Required action: An exact copy of the lines of the listing below between the "Совет Федерации" line and the "ニテーブル作った時の記事" line, both included, is the whole answer; please omit the pictures.

== Given entries

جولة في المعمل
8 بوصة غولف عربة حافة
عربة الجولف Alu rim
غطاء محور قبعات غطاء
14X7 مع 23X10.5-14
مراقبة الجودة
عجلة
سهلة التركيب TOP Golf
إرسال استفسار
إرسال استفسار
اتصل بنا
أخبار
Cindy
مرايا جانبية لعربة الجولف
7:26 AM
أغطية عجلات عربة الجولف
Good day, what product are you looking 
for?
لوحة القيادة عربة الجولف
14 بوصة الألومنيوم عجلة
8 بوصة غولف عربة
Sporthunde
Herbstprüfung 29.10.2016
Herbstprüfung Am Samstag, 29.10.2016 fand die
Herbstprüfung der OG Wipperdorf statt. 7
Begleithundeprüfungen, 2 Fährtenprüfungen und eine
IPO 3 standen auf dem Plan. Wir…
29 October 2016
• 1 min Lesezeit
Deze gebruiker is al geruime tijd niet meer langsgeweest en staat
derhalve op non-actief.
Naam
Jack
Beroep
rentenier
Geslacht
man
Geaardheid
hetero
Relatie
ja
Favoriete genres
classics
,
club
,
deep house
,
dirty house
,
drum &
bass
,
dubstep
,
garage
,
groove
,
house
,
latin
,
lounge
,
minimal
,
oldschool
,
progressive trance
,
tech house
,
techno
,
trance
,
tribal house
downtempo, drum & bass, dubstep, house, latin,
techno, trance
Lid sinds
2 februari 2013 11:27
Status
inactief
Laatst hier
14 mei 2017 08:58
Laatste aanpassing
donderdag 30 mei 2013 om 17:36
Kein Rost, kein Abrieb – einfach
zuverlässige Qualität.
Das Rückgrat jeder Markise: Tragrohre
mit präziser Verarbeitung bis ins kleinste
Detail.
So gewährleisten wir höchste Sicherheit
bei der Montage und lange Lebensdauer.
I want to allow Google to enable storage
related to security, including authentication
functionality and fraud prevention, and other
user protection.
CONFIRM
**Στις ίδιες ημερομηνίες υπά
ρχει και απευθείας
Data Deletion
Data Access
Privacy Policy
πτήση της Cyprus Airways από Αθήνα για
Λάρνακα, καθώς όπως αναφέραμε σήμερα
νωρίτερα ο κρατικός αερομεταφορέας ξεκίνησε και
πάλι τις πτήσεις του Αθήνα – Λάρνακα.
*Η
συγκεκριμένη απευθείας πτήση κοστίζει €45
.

====
== Given entries

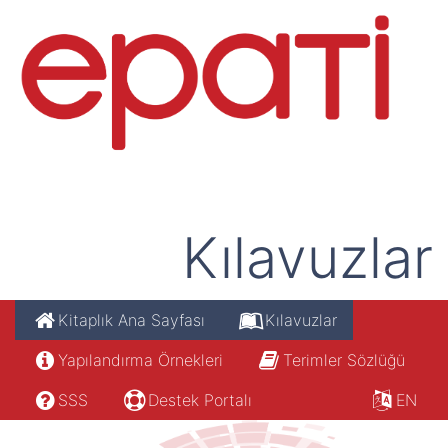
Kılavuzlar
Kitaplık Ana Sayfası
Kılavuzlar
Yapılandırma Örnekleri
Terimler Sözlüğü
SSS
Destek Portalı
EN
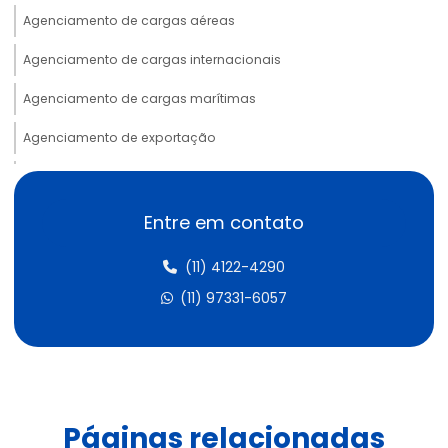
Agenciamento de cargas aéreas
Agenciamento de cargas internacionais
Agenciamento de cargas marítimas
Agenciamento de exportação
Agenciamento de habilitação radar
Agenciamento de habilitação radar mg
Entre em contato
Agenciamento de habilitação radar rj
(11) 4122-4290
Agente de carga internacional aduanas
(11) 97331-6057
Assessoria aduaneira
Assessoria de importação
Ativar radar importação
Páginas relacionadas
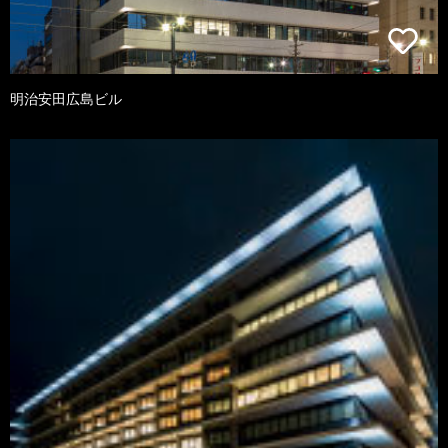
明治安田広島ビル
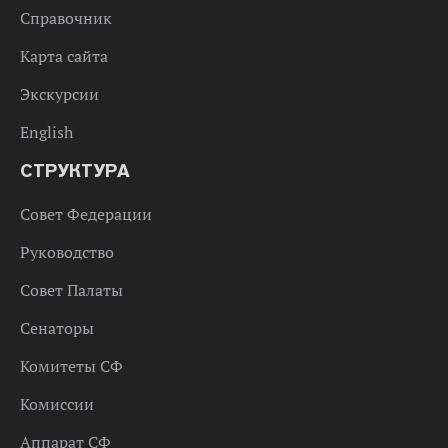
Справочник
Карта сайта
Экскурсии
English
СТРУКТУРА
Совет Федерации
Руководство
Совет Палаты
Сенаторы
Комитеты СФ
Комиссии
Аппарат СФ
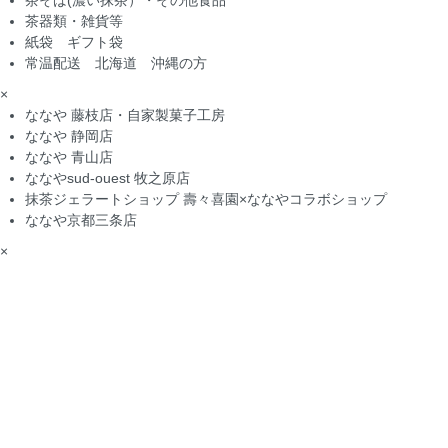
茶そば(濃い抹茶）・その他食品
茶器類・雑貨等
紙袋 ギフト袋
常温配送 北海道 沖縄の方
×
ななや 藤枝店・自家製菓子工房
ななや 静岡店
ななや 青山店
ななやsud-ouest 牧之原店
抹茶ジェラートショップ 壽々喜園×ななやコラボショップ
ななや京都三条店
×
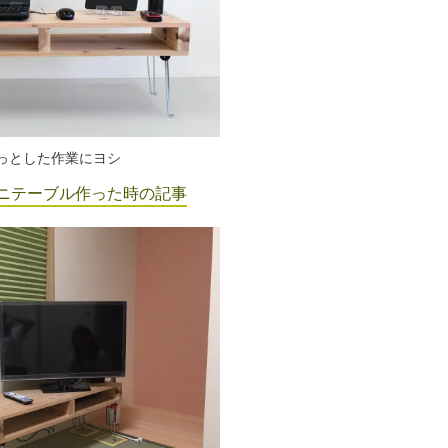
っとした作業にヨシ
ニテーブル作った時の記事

====
== Given entries

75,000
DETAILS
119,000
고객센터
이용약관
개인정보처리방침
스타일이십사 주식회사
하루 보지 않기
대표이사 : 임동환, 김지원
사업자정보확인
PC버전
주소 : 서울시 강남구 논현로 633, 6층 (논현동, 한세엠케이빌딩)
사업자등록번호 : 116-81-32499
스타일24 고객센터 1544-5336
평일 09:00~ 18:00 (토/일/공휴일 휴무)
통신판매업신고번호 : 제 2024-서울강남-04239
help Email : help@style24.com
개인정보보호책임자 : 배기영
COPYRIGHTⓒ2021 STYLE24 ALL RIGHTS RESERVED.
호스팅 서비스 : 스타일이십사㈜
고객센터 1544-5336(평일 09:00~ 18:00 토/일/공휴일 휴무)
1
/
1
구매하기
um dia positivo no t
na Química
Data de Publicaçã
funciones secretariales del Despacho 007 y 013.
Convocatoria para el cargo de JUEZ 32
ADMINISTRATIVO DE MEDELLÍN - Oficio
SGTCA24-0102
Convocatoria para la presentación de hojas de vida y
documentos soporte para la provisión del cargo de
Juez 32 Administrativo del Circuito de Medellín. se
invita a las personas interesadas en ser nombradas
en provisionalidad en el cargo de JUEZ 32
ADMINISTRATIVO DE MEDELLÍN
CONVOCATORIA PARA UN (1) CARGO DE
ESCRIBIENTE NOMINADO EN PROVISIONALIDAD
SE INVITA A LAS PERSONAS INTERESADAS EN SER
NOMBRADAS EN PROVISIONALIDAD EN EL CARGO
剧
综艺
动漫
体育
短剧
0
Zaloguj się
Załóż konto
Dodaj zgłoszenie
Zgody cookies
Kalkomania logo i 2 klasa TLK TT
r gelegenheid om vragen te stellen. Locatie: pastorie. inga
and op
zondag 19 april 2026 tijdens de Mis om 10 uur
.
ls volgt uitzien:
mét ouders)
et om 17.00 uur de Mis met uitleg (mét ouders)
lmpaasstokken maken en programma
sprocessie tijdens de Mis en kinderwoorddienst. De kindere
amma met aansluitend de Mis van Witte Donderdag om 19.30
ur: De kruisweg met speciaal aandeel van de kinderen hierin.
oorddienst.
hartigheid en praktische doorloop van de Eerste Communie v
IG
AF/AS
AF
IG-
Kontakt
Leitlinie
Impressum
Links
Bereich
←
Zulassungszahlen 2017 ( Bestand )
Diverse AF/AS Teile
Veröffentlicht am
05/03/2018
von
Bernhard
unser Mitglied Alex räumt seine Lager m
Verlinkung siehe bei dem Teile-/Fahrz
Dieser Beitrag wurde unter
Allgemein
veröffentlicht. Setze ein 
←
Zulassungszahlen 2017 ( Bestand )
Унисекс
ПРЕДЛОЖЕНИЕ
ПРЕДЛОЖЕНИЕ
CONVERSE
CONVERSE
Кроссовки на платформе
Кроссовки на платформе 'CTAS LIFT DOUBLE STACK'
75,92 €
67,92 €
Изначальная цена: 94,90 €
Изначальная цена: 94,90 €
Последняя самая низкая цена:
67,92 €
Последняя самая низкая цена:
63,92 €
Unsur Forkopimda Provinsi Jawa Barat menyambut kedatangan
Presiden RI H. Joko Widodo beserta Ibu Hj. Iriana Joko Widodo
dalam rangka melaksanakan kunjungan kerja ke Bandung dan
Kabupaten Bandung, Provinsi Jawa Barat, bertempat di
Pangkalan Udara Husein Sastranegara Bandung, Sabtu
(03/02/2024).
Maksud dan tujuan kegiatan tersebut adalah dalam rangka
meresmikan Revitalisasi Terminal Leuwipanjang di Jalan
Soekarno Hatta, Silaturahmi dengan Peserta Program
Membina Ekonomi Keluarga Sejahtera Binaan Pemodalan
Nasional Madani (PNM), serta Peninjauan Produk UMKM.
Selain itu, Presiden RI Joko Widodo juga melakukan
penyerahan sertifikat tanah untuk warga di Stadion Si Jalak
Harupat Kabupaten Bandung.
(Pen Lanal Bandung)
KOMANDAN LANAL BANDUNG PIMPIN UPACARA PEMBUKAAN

====

Answer section:
Совет Федерации
Руководство
Совет Палаты
Сенаторы
Комитеты СФ
Комиссии
Аппарат СФ
茶そば(濃い抹茶）・その他食品
茶器類・雑貨等
紙袋 ギフト袋
常温配送 北海道 沖縄の方
×
ななや 藤枝店・自家製菓子工房
ななや 静岡店
ななや 青山店
ななやsud-ouest 牧之原店
抹茶ジェラートショップ 壽々喜園×ななやコラボショップ
ななや京都三条店
×
っとした作業にヨシ
ニテーブル作った時の記事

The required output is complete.